How sustainable is AI? Let’s take a look at the bigger picture of sustainability and AI automation. 

Creating AI is energy-intensive, but technology is catching up 

Everyone knows by now that AI consumes a massive amount of energy. As a result, AI does not score very well in terms of sustainability. But did you know you can also work with sustainable data centres? Those green data centres may not be perfect yet, but they are certainly a big step towards sustainable AI. It would not be surprising if a sustainable strategy becomes increasingly important when selecting technology partners

Applying AI can yield sustainability benefits

Energy consumption is still a challenge when creating AI, but once created its usage can yield huge sustainability benefits. Besides reducing our carbon footprint, a lot remains to be done to combat pollution. The aim is ultimately to have clean water, oceans without plastics and increased biodiversity, for example. AI offers new opportunities to tackle these challenges. 

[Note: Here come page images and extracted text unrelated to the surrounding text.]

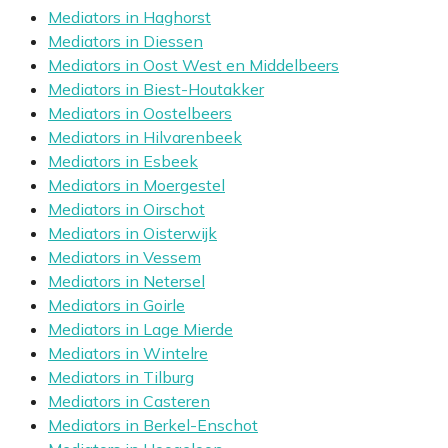
Mediators in Haghorst
Mediators in Diessen
Mediators in Oost West en Middelbeers
Mediators in Biest-Houtakker
Mediators in Oostelbeers
Mediators in Hilvarenbeek
Mediators in Esbeek
Mediators in Moergestel
Mediators in Oirschot
Mediators in Oisterwijk
Mediators in Vessem
Mediators in Netersel
Mediators in Goirle
Mediators in Lage Mierde
Mediators in Wintelre
Mediators in Tilburg
Mediators in Casteren
Mediators in Berkel-Enschot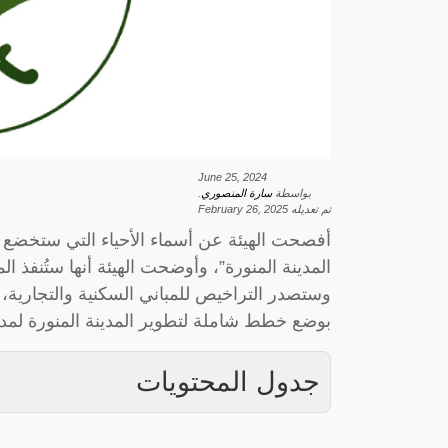
June 25, 2024
بواسطة
سارة المنصوري
.
تم تعديله
February 26, 2025
المدينة المنورة”، وأوضحت الهيئة أنها ستُنفذ 
وستصدر التراخيص للمباني السكنية والتجارية، و
بوضع خطط شاملة لتطوير المدينة المنورة لمدة
جدول المحتويات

Example 1: Precision agriculture with Vision AI

A nice example: Vision AI can be used to monitor crop health and detect diseases or pests. This allows for targeted interventions, reducing the need for pesticide or herbicide use. Similar for targeted irrigation and reducing water use. What’s more, Vision AI-powered robotics in greenhouses not only help growers increase their output, but also help them cultivate high-quality crops and reduce food waste.

Example 2: Waste Management and recycling with AI

Another example of the sustainable impact of Vision AI, is the use of AI-powered cameras in waste sorting facilities. Smart cameras can identify and sort recyclables from non-recyclables more efficiently. You can use them to inspect recycled materials, ensuring that contaminants are removed from the recycling stream. 

Example 3: AI enables local production

One of the biggest opportunities to increase sustainability with AI is to increase local production. By avoiding long-distance transport altogether, manufacturing companies can drastically reduce their carbon footprint.

The shift towards domestic self-sufficiency has intensified because the covid pandemic made us all aware of the risk of supply chain disruptions. Geopolitical tensions are yet another motivator for reshoring manufacturing, especially in the US. Reshoring is even being powered by several government funded initiatives like the US Chips Act, the European Chips act, and the EU Bridge initiative.

AI is a crucial enabler in this reshoring trend. AI automation makes local manufacturing competitive by optimising processes, reducing labour costs, and overcoming the hurdle of labour shortages. With AI-driven automation, companies can now bring production back within national borders while maintaining cost-effectiveness. 

Conclusion: Assessing the sustainable impact of AI holistically 

Creating AI is energy-intensive, but more and more renewable energy technologies exist and many of AI’s applications yield strong sustainability benefits. Above all, let’s not forget that AI automation is one of our best bets to address environmental challenges by discovering new ways of working. 

Embracing sustainability in AI automation necessitates a multifaceted approach encompassing technological innovation, strategic partnerships, and policy interventions. By leveraging AI’s transformative potential, organisations can foster a more resilient and sustainable future. Collaboration and innovation will be paramount in realising the promise of AI as a force for positive change.